Pontevedra, B. MÁRQUEZ

Testarudo, amante de las croquetas y el chocolate, un punto coqueto, tenía pavor a las gaviotas, no soportaba que le tocasen sus cosas... Son rasgos, todos ellos, que definían a Agapito Pazos Méndez, el octogenario que vivió 79 años, desde los 3 hasta los 82, en la habitación 415 del Hospital Provincial de Pontevedra. Fue abandonado a sus puertas a los 3 años y desde entonces el personal del hospital fue su familia, cuidó de él hasta el día de su muerte, el pasado 24 de abril, y lo acompañó en su tercera y última salida, camino al cementerio de San Mauro. Sólo había abandonado su habitación en otras dos ocasiones, una para ver el mar y otra al aeropuerto.

Agapito fue abandonado a finales de los «felices» años veinte dentro de una caja a las puertas del hospital, que por aquel entonces era una institución de beneficencia. Un niño de 3 años con espina bífida, el diagnóstico que al poco tiempo de su llegada hicieron los médicos, era una pesada carga en tiempos de estrecheces.

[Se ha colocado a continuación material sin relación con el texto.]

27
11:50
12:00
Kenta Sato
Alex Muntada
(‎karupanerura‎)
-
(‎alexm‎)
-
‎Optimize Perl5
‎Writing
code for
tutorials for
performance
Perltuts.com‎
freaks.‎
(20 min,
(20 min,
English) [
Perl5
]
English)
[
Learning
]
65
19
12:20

Agapito, cuentan sus cuidadoras, tenía las extremidades inferiores y una superior atrofiada y nunca llegó a caminar. Sus problemas físicos no le impidieron, sin embargo, granjearse el afecto de quienes lo recogieron y el cariño de sucesivas generaciones de monjas y trabajadoras sanitarias que lo cuidaron, que hablan de él como de «todo un personaje», que «se dejaba querer, aunque tenía sus prontos».

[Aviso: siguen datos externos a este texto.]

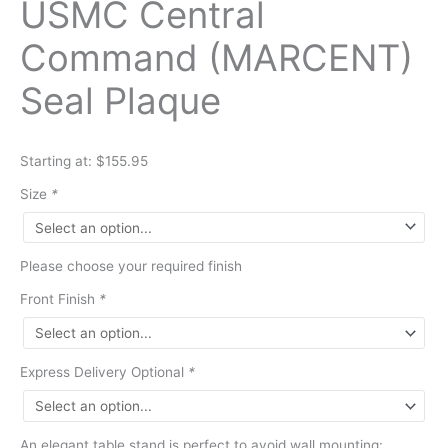
USMC Central
Command (MARCENT)
Seal Plaque
Starting at: $155.95
Size
*
Please choose your required finish
Front Finish
*
Express Delivery Optional
*
An elegant table stand is perfect to avoid wall mounting: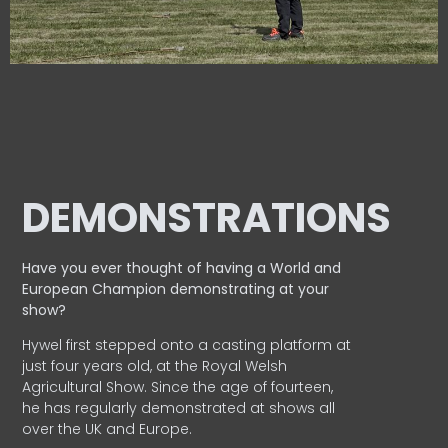
DEMONSTRATIONS
Have you ever thought of having a World and
European
Champion demonstrating at your
show?
Hywel first stepped onto a casting platform at
just four years old, at the Royal Welsh
Agricultural Show. Since the age of fourteen,
he has regularly demonstrated at shows all
over the UK and Europe.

En su juventud y hasta entrada la década de los setenta, Agapito tenía asignadas «obligaciones»: era el encargado de guardar las llaves de la gaveta de los medicamentos y del almacén, según Fernando Filgueira, que conoció a Agapito cuando realizó sus primeras prácticas profesionales y que lo trató durante sus años de ejercicio y de dirección en el Hospital Provincial.

Sus tareas de «vigilancia» se centraban en los numerosos enfermos que a lo largo de casi ochenta años compartieron con él habitación, primero en salas corridas de veinte personas y posteriormente en la habitación doble que se convirtió en su «domicilio». «Nos avisaba cuando los veía muy mal y nos decía que se iban a morir, y en muchas ocasiones acertaba», comentaba en el tanatorio otro trabajador y relataba que «nos llamaba a gritos al oír y ver las gaviotas, les tenía pánico».

Ese miedo, sin embargo, no impidió que uno de los momentos más felices de su vida fuese el día que un auxiliar se lo llevó de excursión a la playa de La Lanzada para que conociese el mar. Elías, que así se llamaba aquel auxiliar, también lo llevó al aeropuerto. Estas dos salidas constituyeron los «viajes» de su vida, ya que sus excursiones habituales -en silla de ruedas y bien sujeto, para que no se desplomase- tenían como horizontes el patio, el vestíbulo y los pasillos del hospital.

El paso del tiempo lo convirtió en un cascarrabias. El chocolate era una buena arma de reconciliación, «se pirraba por él», según una de sus cuidadoras, «y las croquetas lo volvían loco», apostilla una compañera.

Filgueira no deja de elogiar «la lección permanente de humanidad» de los profesionales del Hospital Provincial, a cuya atención desinteresada atribuye la insólita longevidad de una persona con las carencias de salud de Agapito Pazos.